The new MacBook, how does it shape up?
Posted: Jun 10 2015
The new MacBook was announced in March of this year and has just started shipping to the lucky customers who eagerly placed their pre-orders. Two models are available; 1.1GHz dual-core Core M with 8GB RAM and 256GB Flash at £1049 and 1.2GHz dual-core Core M with 8GB RAM and 512GB Flash at £1299, the Built To Order option offers a further upgraded 1.3GHz dual-core Core M processor. It revives the MacBook model that was discontinued in 2011, made redundant by the equally powerful MacBook Pro and similarly priced MacBook Air of the time. The new MacBook differentiates itself from the current MacBook Air and MacBook Pro by offering some interesting new features and a whole new form factor.
For us the most interesting part of the new MacBook’s specification was the use of the Broadwell Core M processor. The Core M processors are designed to be as power efficient as possible using as little as a third of the energy of the current generation MacBook Air’s Core i5/i7 processors. The Core M’s lower power consumption allows for a smaller battery, allowing Apple’s engineers to make this the thinnest Apple notebook yet, while still maintaining a battery life of up to 10 hours. The Core M’s low power consumption means that little energy is expended as heat, allowing the MacBook to be a completely fanless notebook, making this Apple’s first notebook that has no moving parts. No more dust and fluff clogging up vents and fans is quite an exciting prospect! These advantages do however come at a pretty surprising cost, the Core M processors are slower than their Core i5/i7 counterparts in the MacBook Airs and Pro by some margin.
Some readers may be shocked in seeing that the new MacBook’s processor is actually slightly slower than that found in the Mid 2011 MacBook Air! While it is comforting to know that OS X can comfortably run on such hardware, it shows Apple has made this notebook squarely aimed at the casual user. Running the Adobe suite or Parallels on one of these machines is going to be very taxing for the processor.

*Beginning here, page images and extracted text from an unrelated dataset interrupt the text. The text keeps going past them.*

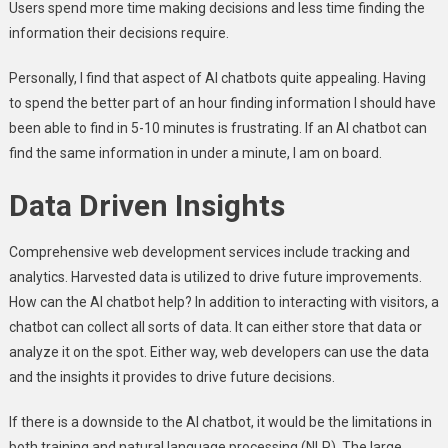
Users spend more time making decisions and less time finding the
information their decisions require.
Personally, I find that aspect of AI chatbots quite appealing. Having
to spend the better part of an hour finding information I should have
been able to find in 5-10 minutes is frustrating. If an AI chatbot can
find the same information in under a minute, I am on board.
Data Driven Insights
Comprehensive web development services include tracking and
analytics. Harvested data is utilized to drive future improvements.
How can the AI chatbot help? In addition to interacting with visitors, a
chatbot can collect all sorts of data. It can either store that data or
analyze it on the spot. Either way, web developers can use the data
and the insights it provides to drive future decisions.
If there is a downside to the AI chatbot, it would be the limitations in
both training and natural language processing (NLP). The large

As expected Apple have used an integrated graphics solution on the MacBook, the Intel HD Graphics 5300. While this offers minimal oomph, it follows in the same vein as the processor choice, ultra efficiency and very low power consumption. It is on par in performance with the HD 4000 found in the Mid 2012 MacBook Air and Mid 2012 13-inch MacBook Pro, but uses much less energy.
Graphics Benchmark provided by 3DMark 2013 Ice Storm Standard
The MacBook comes with a 12-inch display, blessed with Apple’s Retina display technology, giving a maximum resolution of 2304 by 1440. This slots it straight in between the 11 and 13-inch MacBook Air offerings, but with a significantly higher resolution display. According to Apple the display also has redesigned pixels with a larger aperture, allowing more light to pass through, again saving on energy usage.
The battery life has been an integral part of the new MacBook’s design, being a determining factor in the form factor and the choice of components used. Due to the MacBook’s ultra thin body the battery takes up the majority of the internal space and in an industry first is tapered to fit the body as precisely as possible to maximise usage of space. The result is a battery life of up to 9 hours wireless web or up to 10 hours of iTunes movie playback.
This gives comparable battery life to the MacBook Air which is impressive considering the MacBook’s battery is 39.7-watt-hours when compared to the 38-watt-hour and 54-watt-hour batteries found in the 11-inch and 13-inch MacBook Airs, especially considering that the MacBook has to power a screen with a much higher resolution.
One of the most controversial features of the MacBook is the complete obliteration of all external ports, except one, the new 3.1 USB-C port. Every wired connection; charging, external devices and displays must use this multifunction port. While we are impressed that this little reversible port can handle two-way power, very fast data transfer and external displays it feels like a scary proposition having to use an adapter to charge your iPhone and MacBook at the same time.
Apple have always been at the forefront of connectivity, famously being the first to eliminate floppy disc drives and optical drives from their computers so we are going to trust them on this one.
Weighing in at just over 900g and 13.1mm thick makes it the lightest and thinnest Apple notebook yet, beating the 11-inch despite having a larger display. This new form factor was the main reason as to why Apple dropped the usual connectivity in favour of the USB-C port, the normal ports simply wouldn’t fit! The full sized keyboard sits perfectly between the edges of the body, and a new Apple designed butterfly mechanism allows each key to use less vertical space whilst improving the precision of key presses.
At £1049 for the base level model, the MacBook is no longer priced to be Apple’s entry level notebook, despite the limitation on its performance. A refurbished 13-inch Mid 2012 MacBook Air (see here) will offer better performance at a lower price point if you do not mind going without the Retina display and slightly thinner form factor.